9. Now that we’ve created the correct permissions we can install the IIS Portion of the Async Server. *****Remove all the <!– and –> we entered into the SS-Topology.xml file earlier.
10. Edit the SS-Settings.xml file and change the following:
A. InstallDatabase == False.
B. IntallSynchService == True
C. HQMessageDatabaseServerName == Name of Machine that is hosting IIS.
D. HQMessageDatabaseServerNamedInstanceName == “”
Your SS-Settings.xml file should now look like this: (Remember to populate all of the additional Website Values as listed in Technet)
<Setting key=”HQMessageDatabaseServerName” value=”MYIISMachine” />
<Setting key=”HQMessageDatabaseServerNamedInstanceName” value=”” />
<Setting key=”HQMessageDatabase” value=”AsyncServerMessageDatabase” />
<Setting key=”InstallDatabase” value=”false” />
<Setting key=”InstallSynchService” value=”true” />
<Setting key=”WebApplicationServiceBinarySourceFolder” value=”C:\Program Files (x86)\Microsoft Dynamics AX\60\CDX\Async Server\package” />
11. Save your changes to the SS-Settings.xml file
12. Edit the SS-Topologyl.xml file, and modify the below sections so that the Installer will user our Domain User Group and not a Local User Group. Remember by removing the [ ] we are forcing the installer to use the value we entered here.
<WindowsLogin id=”RetailHQMessageDBUsers” GroupName=”YOURDOMAINNAME\RetailHQMessageDBUsers” CreateIfNotExists=”true” MappedSqlRoleName=”db_datareader” />
//<WindowsLogin id=”RetailHQMessageDBUsers” GroupName=”YOURDOMAINNAME\RetailHQMessageDBUsers” CreateIfNotExists=”true” MappedSqlRoleName=”db_datawriter” />
<WindowsLogin id=”RetailHQMessageDBUsers” GroupName=”YOURDOMAINNAME\RetailHQMessageDBUsers” CreateIfNotExists=”true” MappedSqlRoleName=”db_executor” />
13. Save your changes to the SS-Topology.xml file
14. Finally on the machine that is going to be hosting IIS, run the PowerShell install commands the same as before. This will then install the IIS Components and configure the Website.

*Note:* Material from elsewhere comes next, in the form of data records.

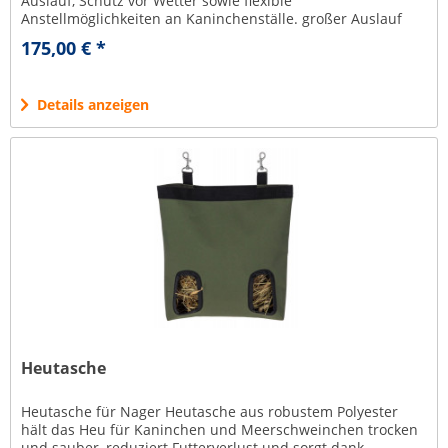
Auslauf, Schutz vor Wetter sowie flexible
Anstellmöglichkeiten an Kaninchenställe. großer Auslauf
mit ausreichend Raum für den...
175,00 € *
Details anzeigen
Heutasche
Heutasche für Nager Heutasche aus robustem Polyester
hält das Heu für Kaninchen und Meerschweinchen trocken
und sauber, reduziert Futterverlust und sorgt dank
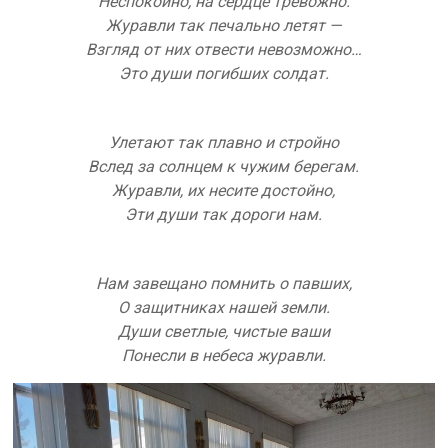
Неспокойно, на сердце тревожно.
Журавли так печально летят —
Взгляд от них отвести невозможно…
Это души погибших солдат.
Улетают так плавно и стройно
Вслед за солнцем к чужим берегам.
Журавли, их несите достойно,
Эти души так дороги нам.
Нам завещано помнить о павших,
О защитниках нашей земли.
Души светлые, чистые ваши
Понесли в небеса журавли.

15. Once the installation finishes, located the Web.config file in C:\Program Files (x86)\Microsoft Dynamics AX\60\CDX\Async Server\Package
16. Locate the below Section and verify it is point to your SQL Cluster, if not update it as below.
<connectionStrings>
<add name=”HQMessageDBConnectionString” connectionString=”Server=AGCluster;Database=AsyncServerMessageDatabase;Trusted_Connection=Yes;Encrypt=true;TrustServerCertificate=true” />
</connectionStrings>
Although it a bit of manual work to setup the end result is definitely worth it. As always I hope you found this information useful in your R3 Implement endeavors.